> Your objective
Copy out each line of the data that holds the word "full".

> Available data

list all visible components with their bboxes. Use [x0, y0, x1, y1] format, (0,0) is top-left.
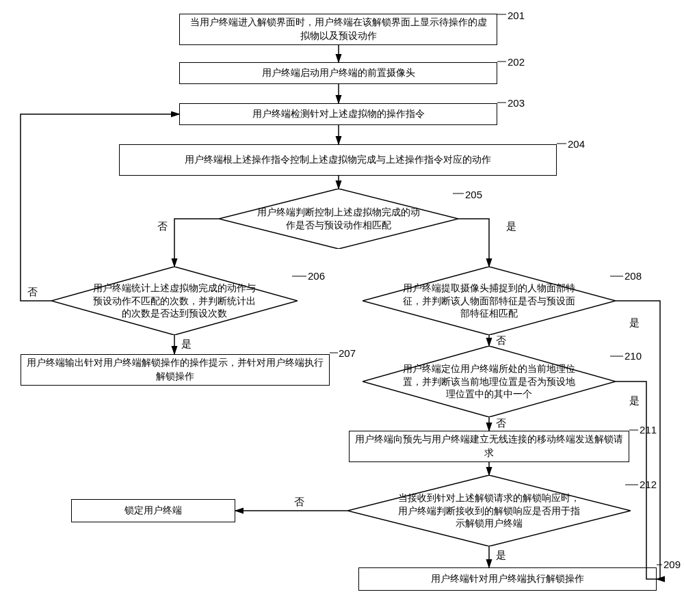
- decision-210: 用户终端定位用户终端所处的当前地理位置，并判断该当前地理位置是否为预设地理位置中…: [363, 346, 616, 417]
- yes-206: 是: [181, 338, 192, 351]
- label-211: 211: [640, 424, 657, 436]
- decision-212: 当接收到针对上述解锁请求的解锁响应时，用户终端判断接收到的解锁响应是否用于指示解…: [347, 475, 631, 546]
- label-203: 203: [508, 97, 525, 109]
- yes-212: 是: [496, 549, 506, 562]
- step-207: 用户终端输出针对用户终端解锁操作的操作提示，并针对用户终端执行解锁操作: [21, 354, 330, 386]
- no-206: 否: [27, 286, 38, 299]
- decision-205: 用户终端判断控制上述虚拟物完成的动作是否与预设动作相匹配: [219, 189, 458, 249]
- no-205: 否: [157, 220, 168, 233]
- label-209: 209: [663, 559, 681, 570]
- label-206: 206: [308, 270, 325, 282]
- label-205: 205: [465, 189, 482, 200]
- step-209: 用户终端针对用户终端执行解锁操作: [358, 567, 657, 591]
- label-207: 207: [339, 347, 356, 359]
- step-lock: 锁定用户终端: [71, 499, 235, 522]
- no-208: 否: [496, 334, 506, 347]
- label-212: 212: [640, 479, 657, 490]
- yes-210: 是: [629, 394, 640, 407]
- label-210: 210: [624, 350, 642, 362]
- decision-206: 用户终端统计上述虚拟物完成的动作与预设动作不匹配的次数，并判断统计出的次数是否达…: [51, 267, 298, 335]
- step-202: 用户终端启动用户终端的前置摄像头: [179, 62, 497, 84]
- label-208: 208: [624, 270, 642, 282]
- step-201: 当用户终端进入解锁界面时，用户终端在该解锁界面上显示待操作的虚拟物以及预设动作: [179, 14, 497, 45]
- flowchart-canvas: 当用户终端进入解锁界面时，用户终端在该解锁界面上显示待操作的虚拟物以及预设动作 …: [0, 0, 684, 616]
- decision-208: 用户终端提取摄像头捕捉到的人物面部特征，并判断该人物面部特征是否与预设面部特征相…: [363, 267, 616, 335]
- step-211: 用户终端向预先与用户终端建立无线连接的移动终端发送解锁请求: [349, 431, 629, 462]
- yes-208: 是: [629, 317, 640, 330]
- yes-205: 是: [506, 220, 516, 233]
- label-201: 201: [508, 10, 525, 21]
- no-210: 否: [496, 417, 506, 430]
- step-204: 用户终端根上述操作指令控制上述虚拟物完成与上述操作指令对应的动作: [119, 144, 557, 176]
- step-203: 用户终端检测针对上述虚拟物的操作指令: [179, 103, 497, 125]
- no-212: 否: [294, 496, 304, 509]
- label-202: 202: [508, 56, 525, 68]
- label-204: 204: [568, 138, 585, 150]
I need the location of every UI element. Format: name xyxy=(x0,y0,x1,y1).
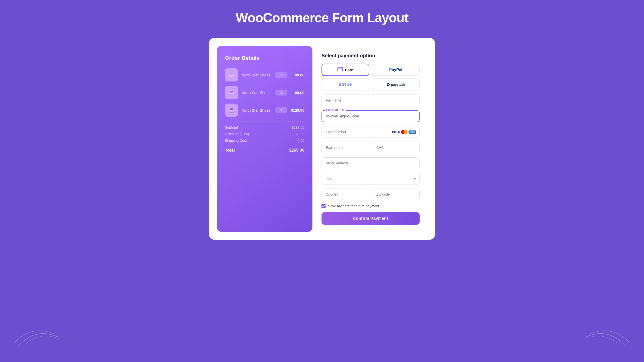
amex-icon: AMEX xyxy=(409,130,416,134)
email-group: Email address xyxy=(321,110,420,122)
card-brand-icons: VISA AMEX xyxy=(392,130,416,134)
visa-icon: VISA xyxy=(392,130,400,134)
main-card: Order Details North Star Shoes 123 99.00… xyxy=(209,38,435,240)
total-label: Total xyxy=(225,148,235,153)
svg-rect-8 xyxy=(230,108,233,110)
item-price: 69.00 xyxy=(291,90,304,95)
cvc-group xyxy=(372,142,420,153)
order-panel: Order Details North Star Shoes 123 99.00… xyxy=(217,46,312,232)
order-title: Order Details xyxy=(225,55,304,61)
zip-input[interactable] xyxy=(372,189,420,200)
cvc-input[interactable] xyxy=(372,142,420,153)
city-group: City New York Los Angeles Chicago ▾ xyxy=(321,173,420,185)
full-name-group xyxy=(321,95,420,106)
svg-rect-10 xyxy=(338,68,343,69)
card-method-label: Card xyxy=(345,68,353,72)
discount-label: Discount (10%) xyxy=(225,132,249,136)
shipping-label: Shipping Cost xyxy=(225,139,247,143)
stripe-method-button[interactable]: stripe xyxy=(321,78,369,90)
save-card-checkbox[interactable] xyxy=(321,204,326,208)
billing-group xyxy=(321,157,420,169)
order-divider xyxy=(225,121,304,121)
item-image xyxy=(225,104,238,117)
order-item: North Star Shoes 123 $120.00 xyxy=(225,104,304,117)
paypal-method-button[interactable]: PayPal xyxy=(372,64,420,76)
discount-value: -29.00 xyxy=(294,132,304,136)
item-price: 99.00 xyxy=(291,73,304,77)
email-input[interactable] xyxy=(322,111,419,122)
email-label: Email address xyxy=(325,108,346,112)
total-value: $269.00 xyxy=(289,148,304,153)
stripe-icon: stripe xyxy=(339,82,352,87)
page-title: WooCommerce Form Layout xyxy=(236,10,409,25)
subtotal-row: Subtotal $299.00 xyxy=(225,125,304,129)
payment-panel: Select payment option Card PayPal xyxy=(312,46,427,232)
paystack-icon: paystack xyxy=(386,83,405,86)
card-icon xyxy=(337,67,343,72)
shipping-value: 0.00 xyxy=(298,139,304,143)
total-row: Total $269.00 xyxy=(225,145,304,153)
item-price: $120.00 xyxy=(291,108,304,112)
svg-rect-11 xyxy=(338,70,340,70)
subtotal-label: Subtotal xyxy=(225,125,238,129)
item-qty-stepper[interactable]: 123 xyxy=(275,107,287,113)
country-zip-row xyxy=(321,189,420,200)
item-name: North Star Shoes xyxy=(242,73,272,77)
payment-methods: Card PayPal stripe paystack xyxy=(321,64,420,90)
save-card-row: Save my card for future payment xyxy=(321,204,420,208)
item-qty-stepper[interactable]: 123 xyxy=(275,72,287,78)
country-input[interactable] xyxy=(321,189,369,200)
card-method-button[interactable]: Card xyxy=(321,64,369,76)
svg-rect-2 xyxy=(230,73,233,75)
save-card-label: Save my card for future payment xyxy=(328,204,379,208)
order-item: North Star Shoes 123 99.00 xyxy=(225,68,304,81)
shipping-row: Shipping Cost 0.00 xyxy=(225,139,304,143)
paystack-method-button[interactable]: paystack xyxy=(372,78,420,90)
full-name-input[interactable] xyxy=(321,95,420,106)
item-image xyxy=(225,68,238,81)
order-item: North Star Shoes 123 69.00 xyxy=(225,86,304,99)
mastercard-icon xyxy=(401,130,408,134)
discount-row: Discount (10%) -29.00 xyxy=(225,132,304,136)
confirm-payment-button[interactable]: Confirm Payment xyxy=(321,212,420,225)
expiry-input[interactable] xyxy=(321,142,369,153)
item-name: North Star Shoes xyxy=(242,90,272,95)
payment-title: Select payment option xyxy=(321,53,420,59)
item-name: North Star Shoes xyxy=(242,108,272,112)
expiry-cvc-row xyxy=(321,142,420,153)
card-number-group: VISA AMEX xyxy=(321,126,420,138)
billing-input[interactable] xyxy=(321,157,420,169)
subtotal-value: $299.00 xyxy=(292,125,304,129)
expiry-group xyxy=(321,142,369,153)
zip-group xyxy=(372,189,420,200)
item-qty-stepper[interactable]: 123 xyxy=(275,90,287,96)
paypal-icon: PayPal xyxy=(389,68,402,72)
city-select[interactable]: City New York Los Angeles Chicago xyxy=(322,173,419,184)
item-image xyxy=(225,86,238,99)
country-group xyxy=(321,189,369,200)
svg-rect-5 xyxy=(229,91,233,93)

...

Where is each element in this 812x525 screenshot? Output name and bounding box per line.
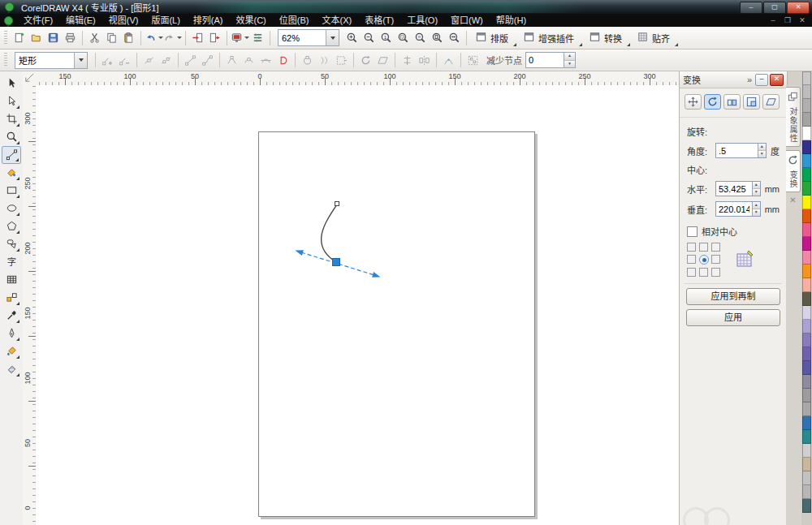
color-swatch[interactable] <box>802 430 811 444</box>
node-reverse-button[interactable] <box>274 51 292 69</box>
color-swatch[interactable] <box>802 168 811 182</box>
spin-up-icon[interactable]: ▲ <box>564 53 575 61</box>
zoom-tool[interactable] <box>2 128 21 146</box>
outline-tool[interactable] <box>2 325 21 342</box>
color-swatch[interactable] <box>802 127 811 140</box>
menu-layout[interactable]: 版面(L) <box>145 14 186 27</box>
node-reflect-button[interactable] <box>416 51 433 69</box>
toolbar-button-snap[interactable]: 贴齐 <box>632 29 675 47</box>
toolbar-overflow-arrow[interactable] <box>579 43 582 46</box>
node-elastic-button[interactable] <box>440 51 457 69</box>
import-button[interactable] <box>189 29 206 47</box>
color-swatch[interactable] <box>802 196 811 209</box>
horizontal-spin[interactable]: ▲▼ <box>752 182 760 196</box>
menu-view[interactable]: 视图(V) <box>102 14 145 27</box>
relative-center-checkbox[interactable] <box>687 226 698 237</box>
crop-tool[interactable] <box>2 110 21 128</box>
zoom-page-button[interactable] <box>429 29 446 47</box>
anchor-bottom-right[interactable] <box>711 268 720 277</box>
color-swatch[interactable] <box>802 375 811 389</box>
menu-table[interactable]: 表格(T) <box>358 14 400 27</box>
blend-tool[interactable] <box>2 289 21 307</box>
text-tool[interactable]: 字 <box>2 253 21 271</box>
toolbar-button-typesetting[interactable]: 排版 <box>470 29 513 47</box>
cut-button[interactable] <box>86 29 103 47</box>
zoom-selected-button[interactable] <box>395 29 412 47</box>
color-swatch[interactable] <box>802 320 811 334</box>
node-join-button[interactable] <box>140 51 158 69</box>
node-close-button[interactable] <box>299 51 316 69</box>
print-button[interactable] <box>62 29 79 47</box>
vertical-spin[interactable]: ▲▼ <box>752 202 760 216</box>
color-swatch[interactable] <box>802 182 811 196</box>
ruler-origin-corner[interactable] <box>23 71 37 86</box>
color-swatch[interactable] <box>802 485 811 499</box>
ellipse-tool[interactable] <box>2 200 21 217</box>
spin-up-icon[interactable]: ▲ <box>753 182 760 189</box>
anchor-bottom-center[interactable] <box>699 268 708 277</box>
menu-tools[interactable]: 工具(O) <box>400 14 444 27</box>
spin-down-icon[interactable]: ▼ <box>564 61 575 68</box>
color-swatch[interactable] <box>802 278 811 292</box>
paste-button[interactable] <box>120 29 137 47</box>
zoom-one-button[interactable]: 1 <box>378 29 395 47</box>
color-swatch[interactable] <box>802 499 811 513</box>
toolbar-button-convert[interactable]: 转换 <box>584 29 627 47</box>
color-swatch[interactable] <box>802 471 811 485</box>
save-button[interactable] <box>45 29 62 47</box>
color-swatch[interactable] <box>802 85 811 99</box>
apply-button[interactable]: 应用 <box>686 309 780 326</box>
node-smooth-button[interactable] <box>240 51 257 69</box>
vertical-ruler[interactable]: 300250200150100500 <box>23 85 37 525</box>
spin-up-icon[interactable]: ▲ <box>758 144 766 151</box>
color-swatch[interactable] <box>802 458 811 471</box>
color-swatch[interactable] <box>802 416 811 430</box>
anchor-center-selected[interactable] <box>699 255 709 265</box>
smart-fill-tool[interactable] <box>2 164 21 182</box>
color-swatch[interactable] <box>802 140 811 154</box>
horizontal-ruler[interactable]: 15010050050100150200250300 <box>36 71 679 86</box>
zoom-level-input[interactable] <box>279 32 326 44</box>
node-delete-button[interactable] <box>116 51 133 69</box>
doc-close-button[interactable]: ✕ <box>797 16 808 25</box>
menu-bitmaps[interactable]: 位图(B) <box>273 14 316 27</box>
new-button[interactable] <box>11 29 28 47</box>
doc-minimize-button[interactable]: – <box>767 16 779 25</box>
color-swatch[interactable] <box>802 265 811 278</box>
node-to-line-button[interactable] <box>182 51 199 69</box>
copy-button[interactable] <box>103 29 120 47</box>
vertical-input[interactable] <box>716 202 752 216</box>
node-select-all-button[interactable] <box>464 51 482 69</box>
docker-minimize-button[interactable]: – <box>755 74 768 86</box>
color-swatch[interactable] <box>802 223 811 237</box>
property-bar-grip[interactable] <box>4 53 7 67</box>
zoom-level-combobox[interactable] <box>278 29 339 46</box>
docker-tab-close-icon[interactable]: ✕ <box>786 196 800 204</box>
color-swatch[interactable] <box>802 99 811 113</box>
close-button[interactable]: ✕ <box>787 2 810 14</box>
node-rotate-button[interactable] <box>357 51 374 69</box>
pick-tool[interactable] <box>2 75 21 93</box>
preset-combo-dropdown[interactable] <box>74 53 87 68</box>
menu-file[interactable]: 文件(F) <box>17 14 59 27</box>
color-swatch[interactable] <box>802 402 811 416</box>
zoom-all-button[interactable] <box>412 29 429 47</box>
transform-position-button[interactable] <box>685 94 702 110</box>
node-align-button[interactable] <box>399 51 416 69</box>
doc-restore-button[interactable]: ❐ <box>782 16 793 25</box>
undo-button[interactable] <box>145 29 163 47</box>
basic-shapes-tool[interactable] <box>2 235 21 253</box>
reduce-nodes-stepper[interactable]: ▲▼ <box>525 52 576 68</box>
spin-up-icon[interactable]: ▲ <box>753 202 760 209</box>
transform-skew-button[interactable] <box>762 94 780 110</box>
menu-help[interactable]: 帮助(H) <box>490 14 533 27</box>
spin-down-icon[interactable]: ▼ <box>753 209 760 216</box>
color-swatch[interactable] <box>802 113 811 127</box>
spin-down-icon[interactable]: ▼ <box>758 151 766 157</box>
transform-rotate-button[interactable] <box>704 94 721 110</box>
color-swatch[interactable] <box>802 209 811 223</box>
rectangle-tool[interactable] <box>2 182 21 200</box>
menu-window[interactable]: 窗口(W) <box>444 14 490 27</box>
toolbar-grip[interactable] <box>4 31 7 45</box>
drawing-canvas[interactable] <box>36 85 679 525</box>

> Expected answer
full-name-group xyxy=(321,95,420,106)
full-name-input[interactable] xyxy=(321,95,420,106)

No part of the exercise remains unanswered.